Rescisão de Jean no São Paulo é um lembrete social, é um problema nosso. Temos que debater!
Toda vez que isso acontece, e que um caso assim vem a público, sinto meu estômago embrulhado. É um misto de sensação de indignação com o sentimento de impotência por saber que, simultaneamente, outras situações idênticas e ainda mais terríveis estão acontecendo. É desesperador!
Enquanto escrevo esse texto, uma mulher está sendo agredida no Brasil. Para ser mais exata, mais de 500 mulheres são agredidas a cada hora (segundo o Datafolha). Conforme processo cada ideia que quero expressar nas linhas seguintes, haverá uma mulher violentada no país que vai decidir, mesmo agonizando em sua mais profunda dor, relevar a agressão do companheiro. Enquanto essa mulher desiste de denunciar o seu agressor, outra será assassinada. E, continuamente, sem que isso pareça um exagero de minha parte, podemos dizer que há uma guerra contínua e global em curso.
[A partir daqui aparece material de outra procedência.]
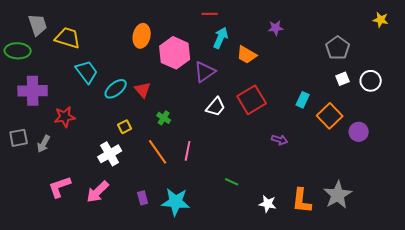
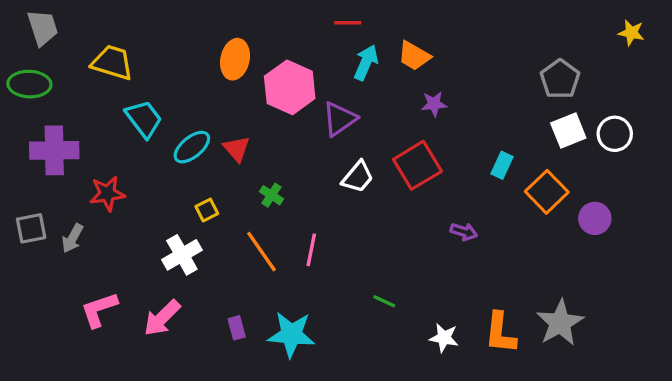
gray trapezoid: (38, 25) -> (43, 28), moved
purple star: (276, 28) -> (434, 104), moved
orange trapezoid: (247, 55) -> (414, 56), moved
white square: (343, 79) -> (568, 130), size x1.5

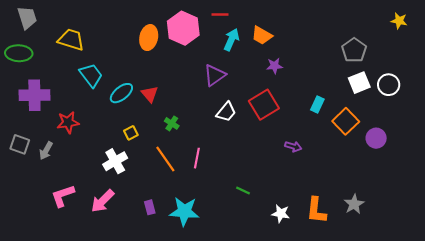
pink hexagon: (290, 87) -> (183, 28), moved
gray square: (31, 228) -> (20, 144), turned 30
gray star: (560, 323) -> (354, 204), size x0.7

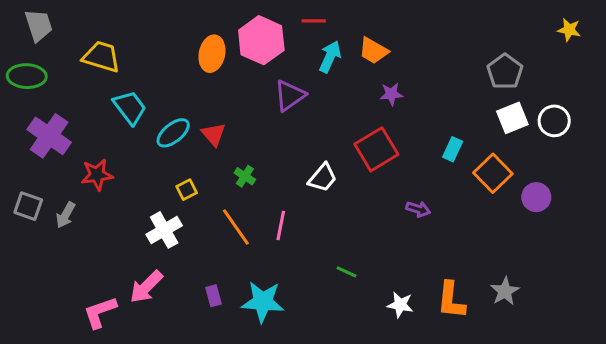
purple triangle: (215, 75) -> (290, 96), moved
purple cross: (34, 95) -> (49, 136), turned 36
white trapezoid: (226, 112) -> (323, 178), moved
pink L-shape: (63, 196) -> (100, 312), moved

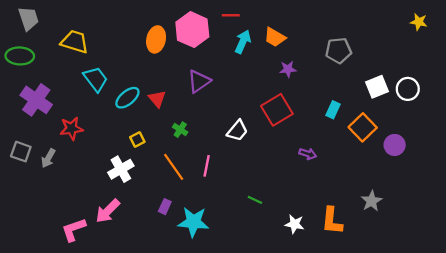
gray pentagon: (505, 72) -> (339, 50), moved, turned 30
purple triangle: (290, 96) -> (199, 81), moved
gray star: (505, 291) -> (371, 201), moved
purple rectangle: (213, 296) -> (165, 207), moved, turned 40

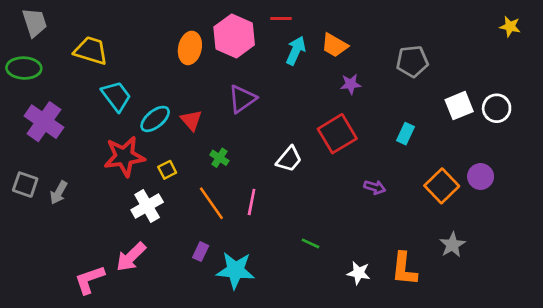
orange square: (363, 127) -> (442, 186), moved
red star: (71, 128) -> (124, 156), moved, size x1.4

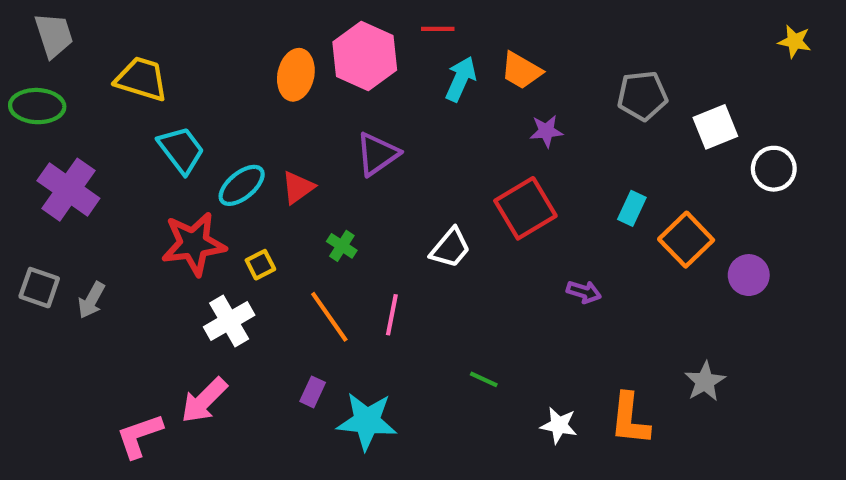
white square: (459, 106) -> (715, 127), moved
red triangle: (191, 120) -> (298, 187), turned 35
orange square: (442, 186) -> (686, 240), moved

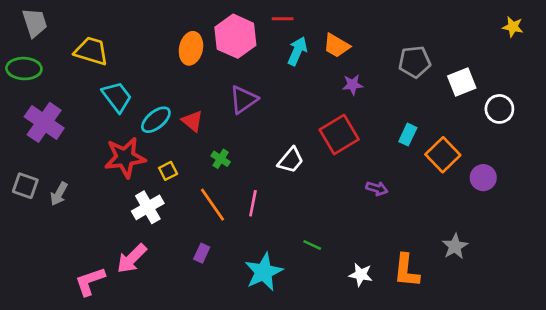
red triangle: (298, 187) -> (192, 121), turned -45
cyan star: (367, 421) -> (264, 272), moved, turned -30

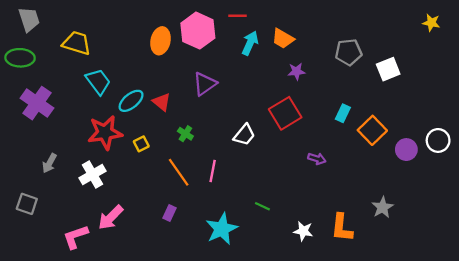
white circle: (499, 109) -> (438, 140), moved
gray square: (25, 186) -> (27, 204), moved
white cross: (148, 207) -> (93, 174), moved

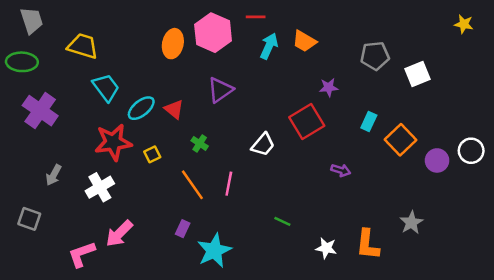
purple star: (296, 71) -> (329, 87), moved
cyan star: (222, 229) -> (214, 251), moved

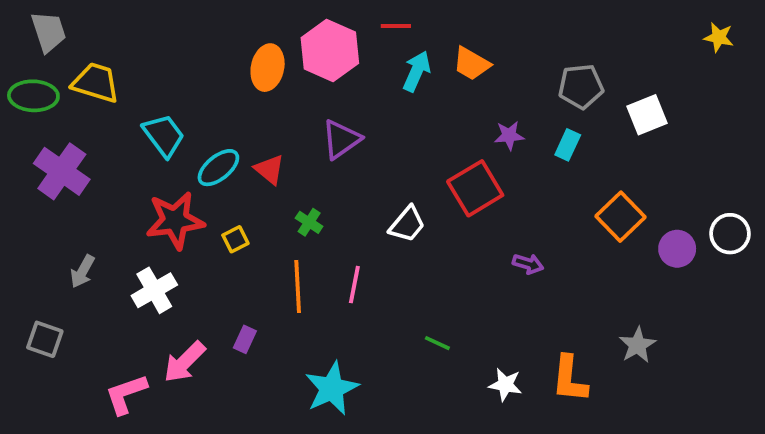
yellow trapezoid: (83, 46) -> (96, 83), moved
cyan rectangle: (369, 122) -> (568, 145), moved
orange line: (192, 185) -> (298, 286), turned 32
purple rectangle: (183, 229) -> (245, 339), moved

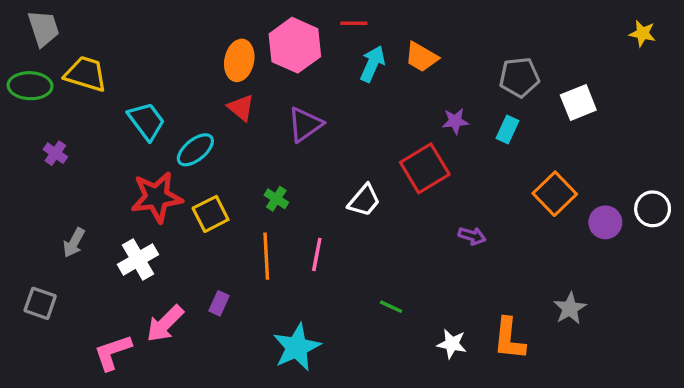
red triangle: (269, 169) -> (241, 108), moved
purple cross: (62, 171) -> (55, 153), size x0.5
yellow square: (235, 239) -> (211, 214), size x1.5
De situações que se estendem de um pequeno incidente social desagradável até o silenciamento violento, é uma sentença de morte decretada, pior que qualquer peste já registrada, epidemia ou disputa territorial/ideológica, nós, mulheres, estamos MORRENDO. No tradicional jornal norte-americano The New York Times, Nicholas Kristof, jornalista de renome, escreveu: “No mundo todo, as mulheres entre 15 e 44 anos têm mais probabilidade de morrer ou serem mutiladas pela violência masculina do que por câncer, malária, guerra e acidentes de trânsito, TUDO SOMADO”.
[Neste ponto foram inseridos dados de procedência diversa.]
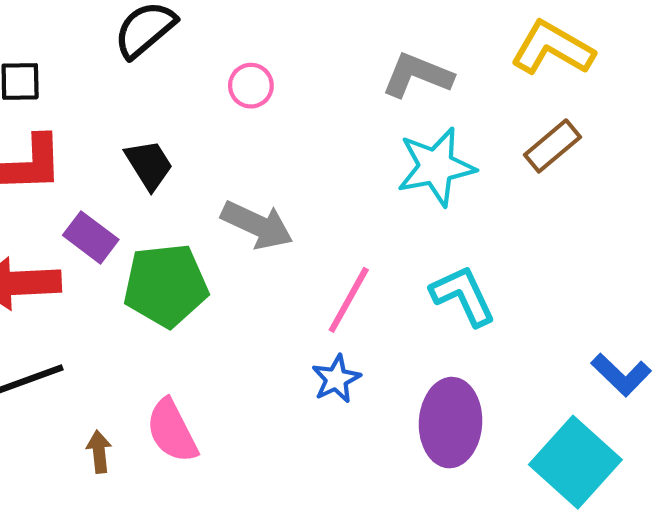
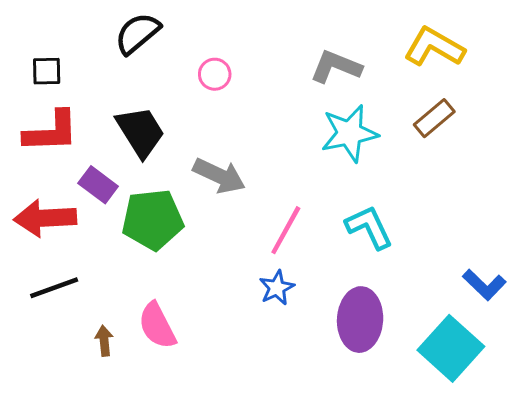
black trapezoid: (149, 165) -> (140, 132), size x1.4

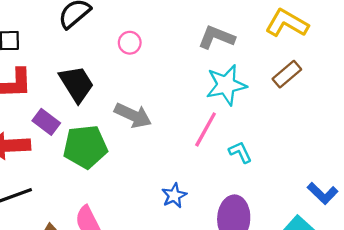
cyan L-shape: (369, 227) -> (240, 152), size x0.7
pink line: (286, 230) -> (206, 129), moved

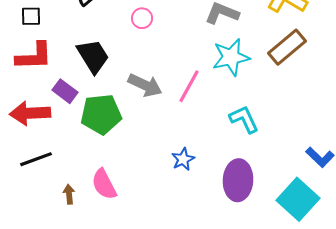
brown rectangle: (287, 74) -> (287, 47), size x1.4
pink line: (206, 129) -> (189, 86), moved
cyan L-shape: (240, 152) -> (244, 119), size x1.4

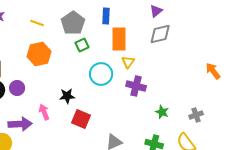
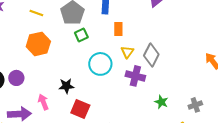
gray diamond: (160, 34) -> (151, 55), moved, turned -50
orange rectangle: (119, 39) -> (118, 29), size x0.6

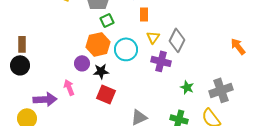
orange hexagon: (38, 44) -> (98, 44), moved
purple circle: (16, 78) -> (82, 63), moved
black star: (66, 86) -> (101, 71), moved
gray cross: (195, 105) -> (221, 90), size x1.6

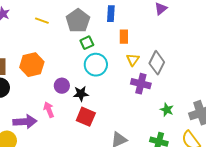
orange hexagon: (98, 44) -> (32, 65), moved
cyan circle: (126, 49) -> (96, 65), moved

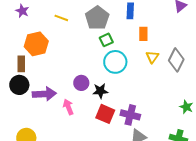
orange hexagon: (32, 65) -> (36, 44), moved
purple cross: (141, 84) -> (130, 115), moved
purple arrow: (25, 122) -> (44, 94), moved

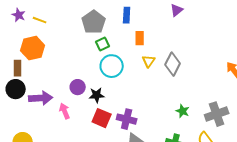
yellow line: (61, 18) -> (40, 20), moved

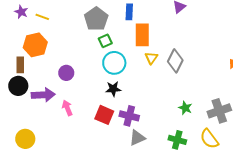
orange rectangle: (140, 38) -> (142, 35), size x1.6
purple circle: (78, 87) -> (66, 73), moved
black star: (97, 95) -> (113, 89), moved

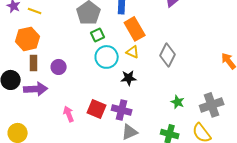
orange rectangle: (142, 35) -> (135, 29), turned -30
yellow triangle: (151, 58) -> (133, 52), moved, turned -40
brown rectangle: (20, 65) -> (34, 63), moved
black star: (113, 89) -> (129, 78), moved
pink arrow: (67, 108) -> (69, 114), moved

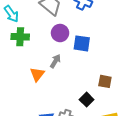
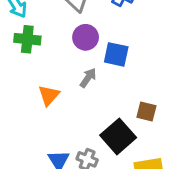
gray arrow: (55, 61) -> (88, 78), moved
black square: (87, 100) -> (118, 136), size x1.6

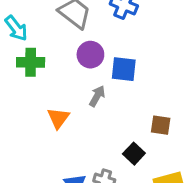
black square: (118, 136) -> (134, 154), size x0.6

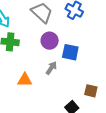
orange triangle: (58, 118) -> (25, 80), turned 49

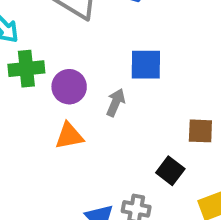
purple circle: (50, 41) -> (69, 87), moved

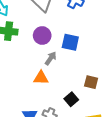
purple circle: (69, 87) -> (42, 36), moved
orange triangle: (69, 136) -> (41, 78), moved

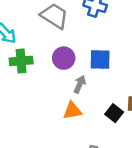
black square: (71, 99) -> (114, 113), moved

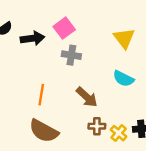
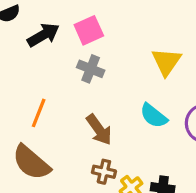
black arrow: (32, 38) -> (43, 35), turned -35

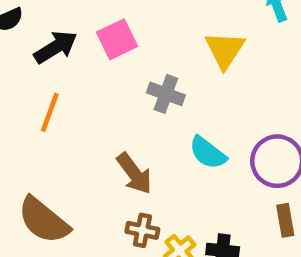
yellow triangle: (166, 62) -> (225, 50), moved
gray cross: (91, 69) -> (166, 94), moved
orange line: (39, 113) -> (50, 112), moved

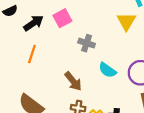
yellow triangle: (225, 50) -> (126, 21), moved

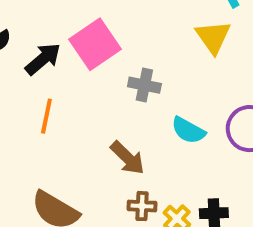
pink square: (62, 18) -> (95, 44), size x1.4

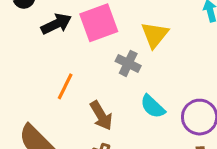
yellow triangle: (213, 37) -> (155, 35), moved
orange line: (46, 116) -> (65, 86), moved

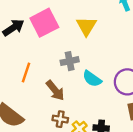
gray cross: (128, 63) -> (70, 61), moved, turned -30

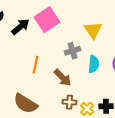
yellow triangle: (86, 26) -> (93, 30), moved
cyan semicircle: (92, 79) -> (94, 64), turned -114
Só em 2018, 16 milhões de mulheres acima de 16 anos sofreram algum tipo de violência, ao se divertir num bar, no trabalho, na internet, na rua e em casa. No estudo, a violência simbólica, praticada por ofensas verbais, é também levada em consideração. E quando o agressor está muito perto? Pois 72% das mulheres vítimas de violência conhecem seus agressores - o marido, um ex-namorado, um vizinho, um familiar. Sendo que mais da metade dessas mulheres agredidas simplesmente não denuncia ou sequer chama a polícia.
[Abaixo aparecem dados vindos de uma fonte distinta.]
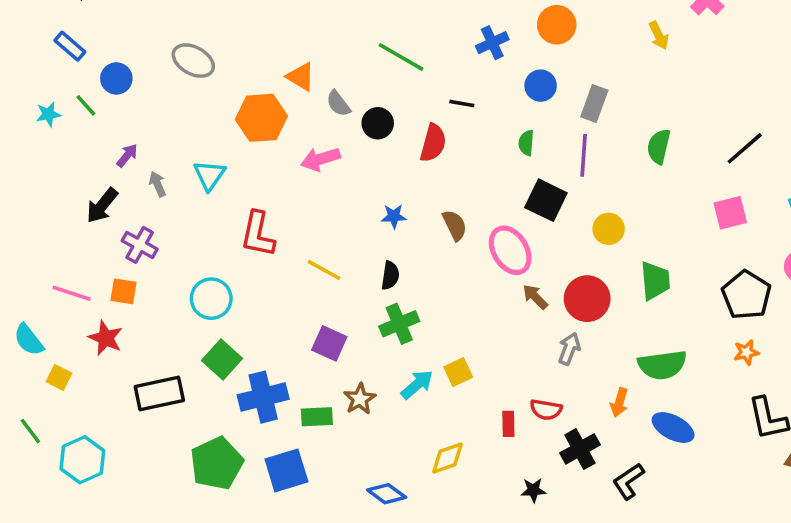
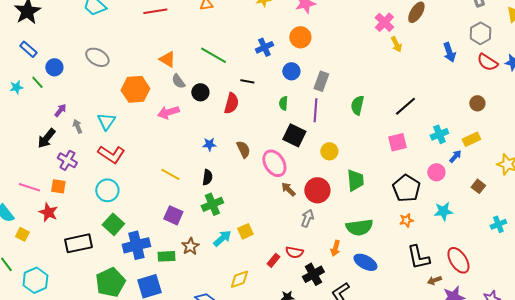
yellow arrow: (659, 35) -> (396, 44), moved
orange triangle: (301, 77) -> (167, 59), moved
red L-shape: (258, 234) -> (111, 154), moved, turned -68
red rectangle: (508, 424) -> (273, 260), turned 40

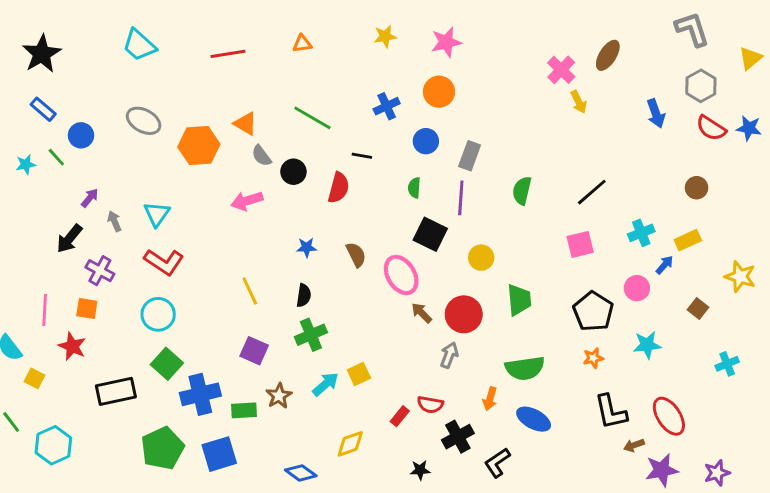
orange hexagon: (135, 89) -> (199, 146), moved
yellow line: (170, 174) -> (250, 291), turned 36
pink line: (29, 187) -> (45, 310), turned 75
Transcorridas algumas horas do caso, o São Paulo decidiu que vai rescindir o contrato de Jean.
E é o que se esperava do clube, afinal o esporte, como extensão da sociedade, não deve ser permissivo com situações assim. Da mesma forma, com o que acontece na arquibancada, como insistentemente falo por aí. O ambiente esportivo não dá carta branca para discriminação e/ou ofensas, não dá permissão para ódio e o preconceito. Na tentativa de alguns de relativizar, aqui um aviso: você que me lê, vamos entender e reiterar que a violência não é apenas aquela que deixa marca físicas. A violência passa pelas palavras e pelos insultos.
Aproveito então para recordar o que de importante tem sido feito ao se tratar de futebol como agente social. Ainda no começo do ano, o São Paulo, Corinthians e Palmeiras se uniram à Prefeitura de São Paulo apoiando a campanha “Tem Saída”, uma iniciativa pública voltada à autonomia financeira e empregabilidade da mulher em situação de violência doméstica e familiar. Em março, nas redes sociais viralizaram vídeos com trechos dessa impactante campanha que contava a história de uma mulher que sofreu abuso por longos 18 anos, colocando corintianos, são paulinos e palmeirenses na mesma página.
Em 2018, o Estádio do Morumbi, casa tricolor, abriu suas portas para uma também mega-ação acolhedora. Chamado de “SPFC se importa”, o projeto social foi uma parceria com o Justiça de Saia, chefiado pela promotora Gabriela Mansur para receber mulheres vítimas de violência e oferecer a elas tanto auxílio jurídico quanto psicológico.
Portanto, a manhã desta quarta-feira 18 de dezembro nos coloca diante de um problema que não é apenas do São Paulo como clube de futebol. Não é só do esporte. É NOSSO!
Você leu corretamente, o caso, que ainda é investigado pelas autoridades norte-americanas e que já levou a quase imediata detenção de Jean no estado da Flórida, é problema nosso. Meu e seu que me lê. Nós, sociedade, temos a responsabilidade de debater a violência contra a mulher e de tratar a morte violenta de mulheres pelo nome correto - feminícidio.
No país que ocupa a quinta posição no ranking de feminicídio mundial, atrás de países como El Salvador, Guatemala, Colômbia e Rússia, não assinemos calados essas milhares de sentenças de morte.
Rescisão de Jean no São Paulo é um lembrete social, é um problema nosso. Temos que debater!